Jay Moriarty is a child of the atom bomb.

She’s the ruin. She’s the radiation sickness that sets in years after a blast, just as the flowers begin growing again. Just when it seems safe to go outside. She’s star stuff, but the kind that burns men alive, melts the skin from their faces.

“I knew Sagan once.” She says.

She met Sagan briefly before he died. But with Jay there is no passing acquaintance, no nodding acknowledgements, it’s know or not know. She knows the worthy and what’s left are statistics.

She’s in Dallas, Texas, asking about a boat. She ties a headscarf around her short black hair. Sebastienne watches from far away, finger by the trigger.

“He said I had promise. He didn’t understand a word of my dissertation but he said I had _promise_.”

She assassinates an ambassador with alpha particles. His hair falls out. She puts polonium (Po-210) in his tea cup, and his heart fails in a hospital bed almost a month later. The polonium is traced to a power plant in Pakistan and Jay is in an American bar listening to jazz, watching the news, waiting for World War 3 to start at the sound of her snap.

She drinks a red devil.

“Had I been born earlier-”

She’s at a marina in Cuba, two piece black bikini and large brimmed hat to shade her pale skin from harm. It’s hot. She prefers London weather, but she’s here to smile like stupid rich white bitch; to party and spend money poorly. She buys a boat that comes with 700 pounds of cocaine. She makes 28 million.

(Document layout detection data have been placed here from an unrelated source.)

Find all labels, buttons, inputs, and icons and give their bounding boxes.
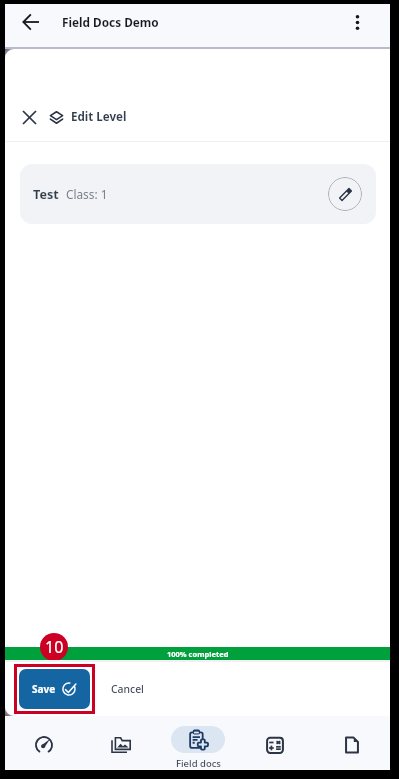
button[interactable]: Field docs <box>159 716 236 770</box>
button[interactable]: Back <box>16 7 46 37</box>
staticText: Field docs <box>176 757 221 770</box>
staticText: 10 <box>45 636 64 658</box>
button[interactable]: Edit Level <box>5 93 390 141</box>
button[interactable]: Save <box>19 669 90 709</box>
staticText: Class: 1 <box>66 186 108 202</box>
staticText: Cancel <box>111 682 144 696</box>
button[interactable]: Photos <box>82 716 159 770</box>
staticText: 100% completed <box>167 649 229 659</box>
staticText: Edit Level <box>71 109 127 125</box>
staticText: Save <box>32 682 56 696</box>
button[interactable]: Documents <box>313 716 390 770</box>
button[interactable]: Cancel <box>106 674 149 704</box>
button[interactable]: Dashboard <box>5 716 82 770</box>
button[interactable]: Test <box>20 164 376 224</box>
staticText: Test <box>33 186 59 203</box>
button[interactable]: Calculator <box>236 716 313 770</box>
staticText: Field Docs Demo <box>62 14 159 30</box>
button[interactable]: More options <box>343 8 371 36</box>
button[interactable]: Edit <box>328 177 362 211</box>
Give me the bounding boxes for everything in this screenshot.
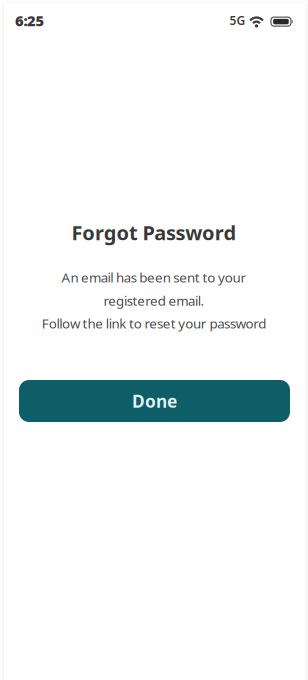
staticText: 5G [229, 12, 245, 28]
staticText: Done [132, 390, 177, 412]
staticText: Follow the link to reset your password [42, 314, 266, 332]
staticText: An email has been sent to your [62, 268, 246, 286]
staticText: registered email. [103, 292, 204, 309]
button[interactable]: Done [19, 380, 290, 422]
staticText: Forgot Password [72, 219, 236, 246]
staticText: 6:25 [15, 11, 45, 30]
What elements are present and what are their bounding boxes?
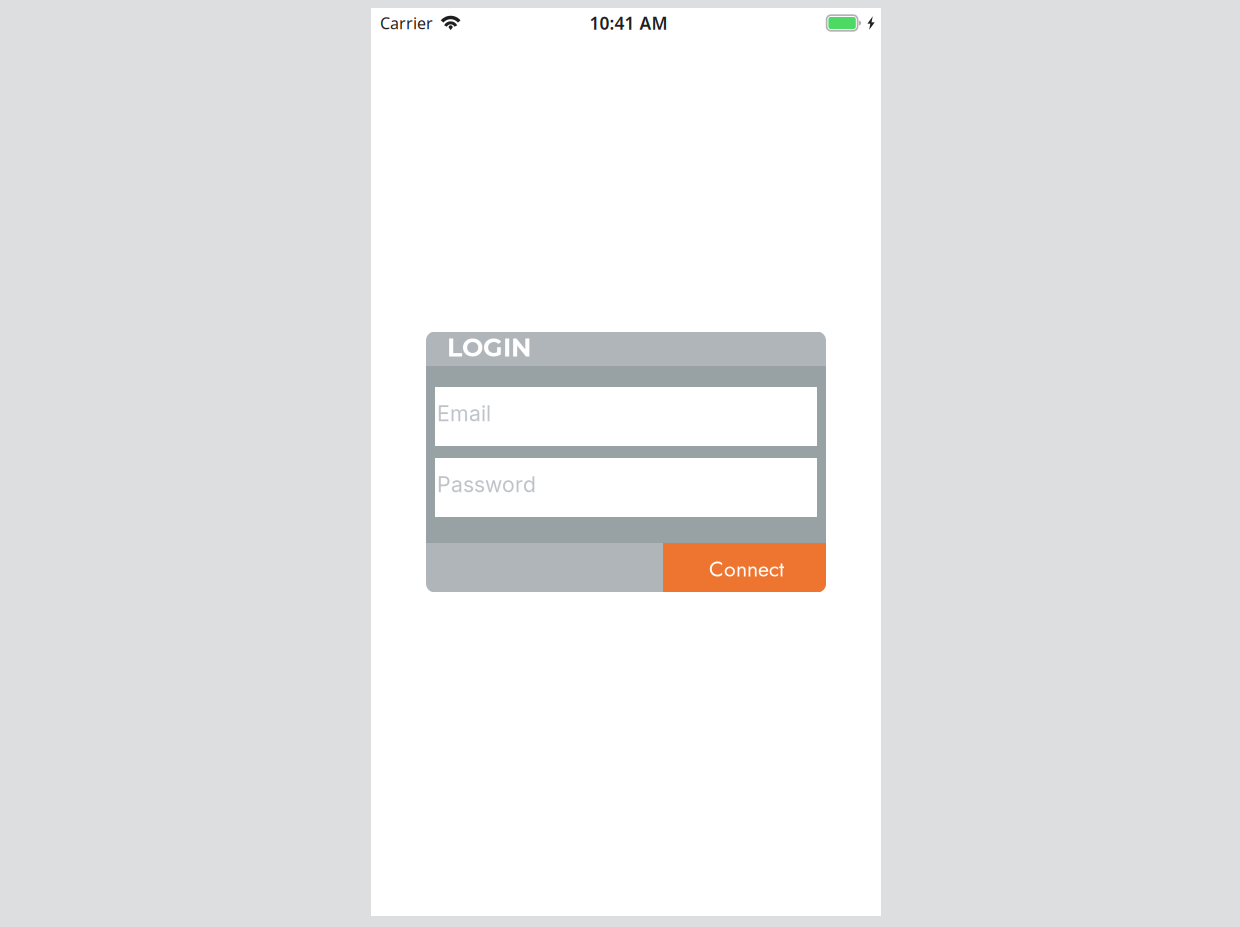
staticText: 10:41 AM [590, 12, 668, 34]
staticText: Connect [709, 554, 784, 584]
staticText: Password [437, 472, 536, 497]
button[interactable]: Connect [663, 543, 826, 592]
staticText: Carrier [380, 12, 433, 34]
staticText: LOGIN [447, 332, 531, 363]
staticText: Email [437, 401, 491, 426]
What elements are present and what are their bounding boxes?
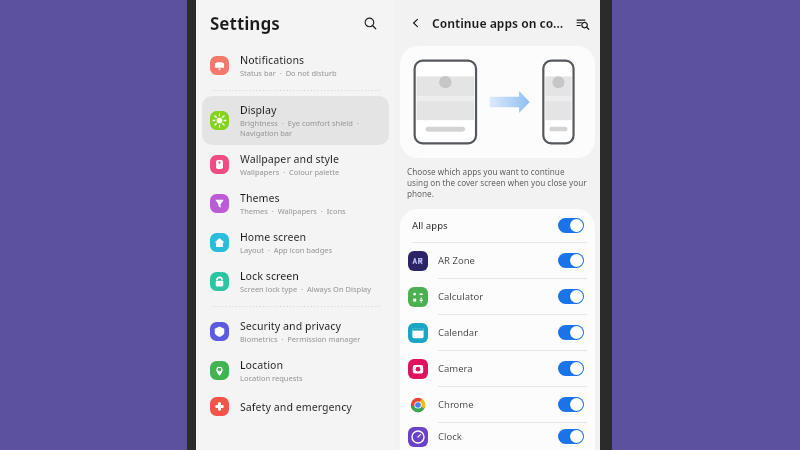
staticText: All apps	[412, 219, 448, 232]
staticText: Wallpapers · Colour palette	[240, 167, 340, 177]
button[interactable]: Back	[403, 10, 429, 36]
staticText: AR Zone	[438, 254, 475, 267]
staticText: Display	[240, 103, 277, 117]
button[interactable]: Location	[202, 351, 389, 390]
staticText: Layout · App icon badges	[240, 245, 333, 255]
button[interactable]: Display	[202, 96, 389, 145]
staticText: Choose which apps you want to continue	[407, 166, 565, 177]
staticText: Settings	[210, 12, 280, 35]
staticText: Themes · Wallpapers · Icons	[240, 206, 346, 216]
staticText: Lock screen	[240, 269, 299, 283]
button[interactable]: All apps	[400, 209, 595, 242]
button[interactable]: Lock screen	[202, 262, 389, 301]
staticText: Biometrics · Permission manager	[240, 334, 361, 344]
staticText: using on the cover screen when you close…	[407, 177, 587, 188]
staticText: Home screen	[240, 230, 307, 244]
staticText: Chrome	[438, 398, 474, 411]
button[interactable]: Search	[355, 8, 385, 38]
staticText: Location	[240, 358, 284, 372]
staticText: Navigation bar	[240, 128, 293, 138]
staticText: Continue apps on cover…	[432, 15, 570, 31]
button[interactable]: Security and privacy	[202, 312, 389, 351]
staticText: Location requests	[240, 373, 303, 383]
staticText: Status bar · Do not disturb	[240, 68, 337, 78]
button[interactable]: Calculator	[400, 279, 595, 314]
staticText: Themes	[240, 191, 280, 205]
button[interactable]: Camera	[400, 351, 595, 386]
staticText: Notifications	[240, 53, 305, 67]
staticText: Clock	[438, 430, 462, 443]
staticText: Wallpaper and style	[240, 152, 339, 166]
staticText: Security and privacy	[240, 319, 341, 333]
staticText: Calendar	[438, 326, 479, 339]
staticText: Screen lock type · Always On Display	[240, 284, 372, 294]
button[interactable]: Search in settings	[570, 11, 594, 35]
staticText: Safety and emergency	[240, 400, 352, 414]
button[interactable]: AR Zone	[400, 243, 595, 278]
button[interactable]: Themes	[202, 184, 389, 223]
button[interactable]: Calendar	[400, 315, 595, 350]
button[interactable]: Safety and emergency	[202, 390, 389, 423]
button[interactable]: Chrome	[400, 387, 595, 422]
button[interactable]: Notifications	[202, 46, 389, 85]
staticText: phone.	[407, 188, 434, 199]
button[interactable]: Clock	[400, 423, 595, 450]
staticText: Brightness · Eye comfort shield ·	[240, 118, 359, 128]
staticText: Calculator	[438, 290, 484, 303]
button[interactable]: Home screen	[202, 223, 389, 262]
button[interactable]: Wallpaper and style	[202, 145, 389, 184]
staticText: Camera	[438, 362, 473, 375]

There’s dancing on an open pavilion beneath the waxing crescent and a soft ocean breeze that tastes like salt. She’s wearing a skinny little red dress that’s slit too high, and Sébastienne’s hand is on her lower back. Her heels tap the cha-cha.

Jay is born at the bay of pigs. Jay is born at every place, at every time, when the plan goes all too right, or all too wrong. 

“Had I been born earlier,” she whispers to the shadows, Sébastienne’s hand still on her lower back, their legs tangled in the blankets, click of a fan overhead, there are bite bruises between them, her naked tights crumpled to the floor, and despite the temperature Jay is shaking, “during the day of Feynman and Oppenheimer and the Manhattan project, I might be in history books by now, might be the _destroyer of worlds_ -”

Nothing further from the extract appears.